------ Data records
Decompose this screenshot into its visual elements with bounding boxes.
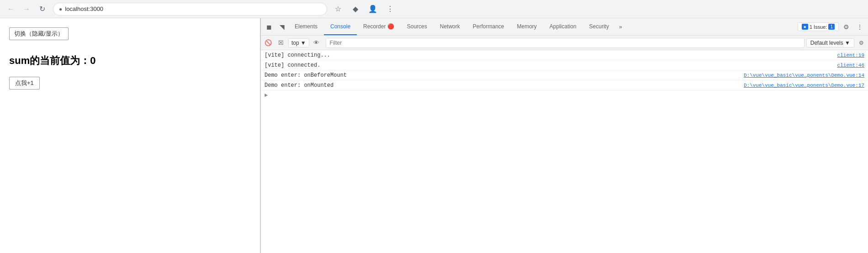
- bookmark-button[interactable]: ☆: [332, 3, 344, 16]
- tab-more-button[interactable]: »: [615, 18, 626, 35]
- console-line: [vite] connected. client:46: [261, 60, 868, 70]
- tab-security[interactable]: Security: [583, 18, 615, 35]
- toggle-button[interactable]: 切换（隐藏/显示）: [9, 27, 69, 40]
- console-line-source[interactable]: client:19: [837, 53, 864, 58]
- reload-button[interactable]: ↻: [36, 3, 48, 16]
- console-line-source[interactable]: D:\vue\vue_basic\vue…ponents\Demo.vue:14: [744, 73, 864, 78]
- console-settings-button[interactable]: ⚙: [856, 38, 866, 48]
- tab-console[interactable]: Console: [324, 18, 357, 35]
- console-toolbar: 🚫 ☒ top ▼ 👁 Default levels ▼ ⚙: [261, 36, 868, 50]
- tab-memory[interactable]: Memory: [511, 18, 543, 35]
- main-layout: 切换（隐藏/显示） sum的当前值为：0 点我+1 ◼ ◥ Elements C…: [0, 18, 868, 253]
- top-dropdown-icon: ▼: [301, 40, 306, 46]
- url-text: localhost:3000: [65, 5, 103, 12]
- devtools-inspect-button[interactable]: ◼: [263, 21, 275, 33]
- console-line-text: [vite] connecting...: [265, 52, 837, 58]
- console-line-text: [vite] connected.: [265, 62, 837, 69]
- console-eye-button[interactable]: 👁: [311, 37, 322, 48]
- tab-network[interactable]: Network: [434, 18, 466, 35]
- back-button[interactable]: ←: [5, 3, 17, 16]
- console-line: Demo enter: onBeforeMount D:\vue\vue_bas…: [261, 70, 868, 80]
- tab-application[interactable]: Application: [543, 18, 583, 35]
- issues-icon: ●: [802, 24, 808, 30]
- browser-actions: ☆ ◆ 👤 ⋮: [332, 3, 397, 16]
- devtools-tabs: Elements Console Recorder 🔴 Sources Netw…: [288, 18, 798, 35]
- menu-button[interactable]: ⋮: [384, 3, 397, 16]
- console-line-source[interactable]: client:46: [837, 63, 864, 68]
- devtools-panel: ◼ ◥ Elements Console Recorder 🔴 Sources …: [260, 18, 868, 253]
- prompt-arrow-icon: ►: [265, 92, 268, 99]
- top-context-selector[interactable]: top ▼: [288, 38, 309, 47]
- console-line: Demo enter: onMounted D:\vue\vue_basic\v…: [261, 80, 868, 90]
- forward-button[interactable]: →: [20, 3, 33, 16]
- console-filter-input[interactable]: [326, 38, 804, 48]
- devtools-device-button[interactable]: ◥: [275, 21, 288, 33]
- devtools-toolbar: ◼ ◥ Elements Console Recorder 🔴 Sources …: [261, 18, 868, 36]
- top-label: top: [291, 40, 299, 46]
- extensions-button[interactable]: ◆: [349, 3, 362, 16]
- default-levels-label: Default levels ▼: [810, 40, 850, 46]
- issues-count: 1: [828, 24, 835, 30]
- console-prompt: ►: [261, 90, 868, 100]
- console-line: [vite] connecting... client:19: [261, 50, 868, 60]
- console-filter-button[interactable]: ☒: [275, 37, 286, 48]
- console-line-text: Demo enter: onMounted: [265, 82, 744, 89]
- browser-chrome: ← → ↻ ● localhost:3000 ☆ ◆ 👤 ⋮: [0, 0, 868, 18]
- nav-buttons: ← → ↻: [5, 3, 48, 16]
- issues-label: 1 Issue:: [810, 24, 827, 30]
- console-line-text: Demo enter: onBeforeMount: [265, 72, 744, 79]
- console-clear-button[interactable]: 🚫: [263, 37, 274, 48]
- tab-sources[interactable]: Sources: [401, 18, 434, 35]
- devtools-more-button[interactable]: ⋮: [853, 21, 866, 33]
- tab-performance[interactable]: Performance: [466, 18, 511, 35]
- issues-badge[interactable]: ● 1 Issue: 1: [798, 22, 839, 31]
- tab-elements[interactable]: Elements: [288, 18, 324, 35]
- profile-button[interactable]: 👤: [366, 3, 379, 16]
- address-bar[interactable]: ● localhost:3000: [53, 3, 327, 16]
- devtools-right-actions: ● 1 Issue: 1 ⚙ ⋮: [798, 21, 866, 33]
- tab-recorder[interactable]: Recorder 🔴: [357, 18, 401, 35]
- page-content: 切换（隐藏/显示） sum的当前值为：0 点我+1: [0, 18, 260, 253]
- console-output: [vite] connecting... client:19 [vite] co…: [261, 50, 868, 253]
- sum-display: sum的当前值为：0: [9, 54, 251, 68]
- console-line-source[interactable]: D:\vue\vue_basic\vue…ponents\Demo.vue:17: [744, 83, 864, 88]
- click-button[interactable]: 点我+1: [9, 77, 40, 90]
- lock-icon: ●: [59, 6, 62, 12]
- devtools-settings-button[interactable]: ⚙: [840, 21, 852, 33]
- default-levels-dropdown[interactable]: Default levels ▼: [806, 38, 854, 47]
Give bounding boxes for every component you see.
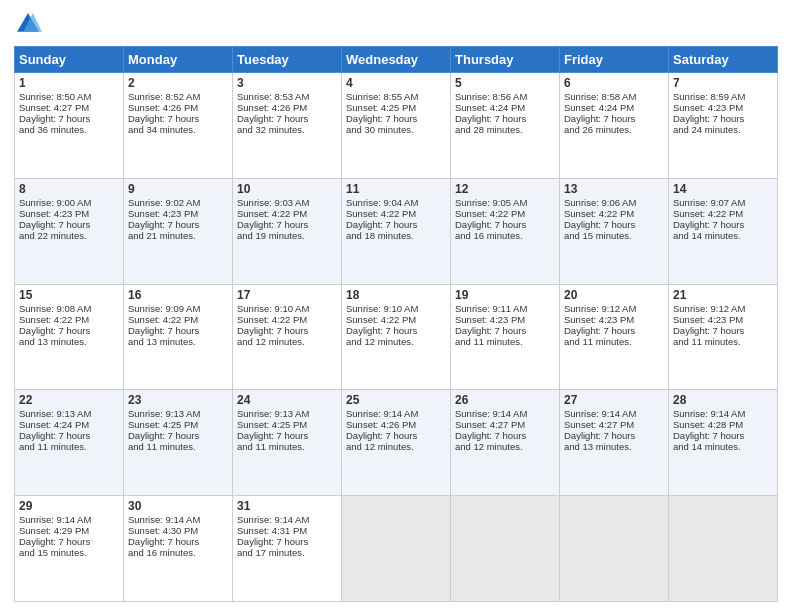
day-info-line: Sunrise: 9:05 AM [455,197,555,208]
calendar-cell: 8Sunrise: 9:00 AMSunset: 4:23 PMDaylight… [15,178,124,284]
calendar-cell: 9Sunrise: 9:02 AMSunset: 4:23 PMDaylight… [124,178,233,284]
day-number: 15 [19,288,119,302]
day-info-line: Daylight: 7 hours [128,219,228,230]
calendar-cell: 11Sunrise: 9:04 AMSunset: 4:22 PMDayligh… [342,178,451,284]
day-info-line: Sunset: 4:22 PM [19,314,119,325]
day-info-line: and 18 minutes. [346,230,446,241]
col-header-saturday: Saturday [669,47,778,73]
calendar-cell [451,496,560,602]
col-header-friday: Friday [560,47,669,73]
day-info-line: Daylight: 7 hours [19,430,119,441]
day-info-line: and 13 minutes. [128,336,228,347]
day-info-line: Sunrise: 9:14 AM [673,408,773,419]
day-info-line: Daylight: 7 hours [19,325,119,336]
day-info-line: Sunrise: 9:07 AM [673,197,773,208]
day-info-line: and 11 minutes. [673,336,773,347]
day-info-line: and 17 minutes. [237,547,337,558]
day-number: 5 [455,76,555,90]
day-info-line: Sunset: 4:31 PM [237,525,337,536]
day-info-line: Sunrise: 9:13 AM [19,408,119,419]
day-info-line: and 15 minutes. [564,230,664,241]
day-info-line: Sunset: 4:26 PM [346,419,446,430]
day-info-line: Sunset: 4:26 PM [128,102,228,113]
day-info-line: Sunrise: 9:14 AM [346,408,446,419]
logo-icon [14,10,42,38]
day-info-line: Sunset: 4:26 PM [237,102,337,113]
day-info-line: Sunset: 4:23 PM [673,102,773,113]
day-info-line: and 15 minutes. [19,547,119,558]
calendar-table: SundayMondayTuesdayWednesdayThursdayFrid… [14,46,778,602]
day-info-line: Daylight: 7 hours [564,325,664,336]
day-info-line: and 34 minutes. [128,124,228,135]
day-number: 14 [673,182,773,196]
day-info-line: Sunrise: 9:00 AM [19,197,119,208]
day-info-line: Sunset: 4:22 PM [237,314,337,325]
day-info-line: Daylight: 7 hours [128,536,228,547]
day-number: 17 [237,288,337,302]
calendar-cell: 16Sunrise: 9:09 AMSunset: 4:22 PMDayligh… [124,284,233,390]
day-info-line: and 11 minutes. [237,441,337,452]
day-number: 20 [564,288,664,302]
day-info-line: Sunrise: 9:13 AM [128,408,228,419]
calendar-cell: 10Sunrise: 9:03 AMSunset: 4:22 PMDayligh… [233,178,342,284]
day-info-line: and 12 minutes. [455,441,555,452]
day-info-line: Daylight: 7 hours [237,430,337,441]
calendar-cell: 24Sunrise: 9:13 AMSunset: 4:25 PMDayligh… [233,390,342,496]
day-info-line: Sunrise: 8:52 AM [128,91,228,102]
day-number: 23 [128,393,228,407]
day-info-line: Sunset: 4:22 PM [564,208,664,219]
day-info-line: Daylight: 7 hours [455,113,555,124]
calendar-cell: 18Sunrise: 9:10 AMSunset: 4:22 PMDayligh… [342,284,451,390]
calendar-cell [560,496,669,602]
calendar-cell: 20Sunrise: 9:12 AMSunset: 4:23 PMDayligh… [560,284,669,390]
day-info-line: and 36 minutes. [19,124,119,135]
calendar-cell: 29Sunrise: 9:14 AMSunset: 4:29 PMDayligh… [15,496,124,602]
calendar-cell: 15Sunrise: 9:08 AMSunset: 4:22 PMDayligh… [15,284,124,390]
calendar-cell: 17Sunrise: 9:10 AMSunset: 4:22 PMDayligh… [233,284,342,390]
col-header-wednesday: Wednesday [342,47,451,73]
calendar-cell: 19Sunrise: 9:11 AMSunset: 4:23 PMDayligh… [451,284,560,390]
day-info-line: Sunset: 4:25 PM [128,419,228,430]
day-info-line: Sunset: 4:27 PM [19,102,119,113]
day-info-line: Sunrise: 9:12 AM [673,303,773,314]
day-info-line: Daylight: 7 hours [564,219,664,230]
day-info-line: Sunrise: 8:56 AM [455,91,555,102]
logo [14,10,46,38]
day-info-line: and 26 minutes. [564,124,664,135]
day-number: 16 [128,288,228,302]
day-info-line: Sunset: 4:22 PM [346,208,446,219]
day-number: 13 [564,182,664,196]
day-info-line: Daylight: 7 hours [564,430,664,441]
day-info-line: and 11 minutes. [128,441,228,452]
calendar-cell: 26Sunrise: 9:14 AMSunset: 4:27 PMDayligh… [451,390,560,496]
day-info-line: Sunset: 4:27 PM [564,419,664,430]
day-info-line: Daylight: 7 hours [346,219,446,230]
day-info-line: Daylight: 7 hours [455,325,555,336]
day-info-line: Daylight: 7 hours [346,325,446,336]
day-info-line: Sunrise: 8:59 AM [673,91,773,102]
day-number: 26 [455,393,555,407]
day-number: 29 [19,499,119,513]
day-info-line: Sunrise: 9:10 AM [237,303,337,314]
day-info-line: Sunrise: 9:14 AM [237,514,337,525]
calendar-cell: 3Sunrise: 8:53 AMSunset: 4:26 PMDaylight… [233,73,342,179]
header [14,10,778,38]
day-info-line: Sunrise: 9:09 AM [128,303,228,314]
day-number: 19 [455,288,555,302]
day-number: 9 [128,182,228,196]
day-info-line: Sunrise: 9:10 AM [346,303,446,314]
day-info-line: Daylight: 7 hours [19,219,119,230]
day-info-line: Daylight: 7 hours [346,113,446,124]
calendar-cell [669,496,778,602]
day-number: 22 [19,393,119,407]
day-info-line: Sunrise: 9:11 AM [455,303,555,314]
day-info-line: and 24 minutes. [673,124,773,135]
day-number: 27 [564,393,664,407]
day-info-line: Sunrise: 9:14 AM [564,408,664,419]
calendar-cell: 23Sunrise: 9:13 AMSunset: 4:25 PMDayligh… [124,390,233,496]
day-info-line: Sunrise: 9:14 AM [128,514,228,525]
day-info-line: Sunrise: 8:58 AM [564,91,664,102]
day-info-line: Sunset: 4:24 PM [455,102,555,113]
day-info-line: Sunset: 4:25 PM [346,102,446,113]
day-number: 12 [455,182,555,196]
------------
* **The task**
Would you report every line of the entries above containing the word "Default"?

* **Solution for this problem**
- console-toolbar: 🚫 ☒ top ▼ 👁 Default levels ▼ ⚙: [261, 36, 868, 50]
- default-levels-label: Default levels ▼: [810, 40, 850, 46]
- default-levels-dropdown[interactable]: Default levels ▼: [806, 38, 854, 47]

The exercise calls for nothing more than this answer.